Однажды ночью после того, как он чуть не совершил попытку самоубийства, Стайрон согласился на госпитализацию, на чем настаивали близкие. В больнице он начал медленно докапываться до истока своего страдания. Причина, по которой он не смог успешно справиться с утратой матери, не была тайной. К моменту ее смерти ему исполнилось всего лишь одиннадцать лет, а это слишком юный возраст для того, чтобы расстаться с родителями: то есть Стайрон был неспособен полностью пережить утрату.

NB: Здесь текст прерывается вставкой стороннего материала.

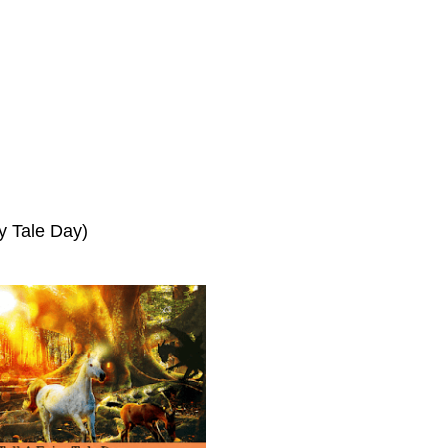
ry Tale Day)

Художники часто используют искусство для прорабатывания бессознательных конфликтов. Произведения Стайрона, которые населены персонажами, погруженными депрессию, помышляющими о самоубийстве, наглядно демонстрируют, с какими демонами он сражался. Он не осознавал депрессии, но интуитивно знал, как ее изобразить:
«После выздоровления и появления способности размышлять о прошлом в свете моего сурового испытания, я начал ясно видеть, как цепко депрессия ухватилась за внешнюю грань моей жизни и не отпускала меня в течение многих лет. Суицид был неизменной темой в моих книгах – трое из моих главных героев покончили с собой. Впервые за многие годы перечитывая эпизоды из написанных мною романов, где мои героини шли навстречу верной гибели, я, ошеломленный, осознал, насколько точно я воссоздал панораму депрессии в душах этих молодых женщин»[72].
Я бы также указал на тему его романа «Выбор Софи», сводящуюся к главной дилемме поглощенных горем[73]. В романе описывается, как в нацистской Германии мать-еврейка вынуждена за доли секунды принять решение о том, кого из двух детей оставить при себе. Она мучается от принятого ею решения, потому что другой ребенок таким образом обречен на смерть. Здесь воссоздана динамика переживаний поглощенного горем: как убить часть себя даже для того, чтобы спасти другую часть?
Готовность Стайрона разоблачить свою депрессию была благородным намерением. Огромное значение имела также его готовность указать на неразрешенное горе как на источник своих проблем. Он подтверждает, что время не исцеляет все раны: даже спустя пятьдесят лет неразрешенная утрата по-прежнему сохраняет свое воздействие.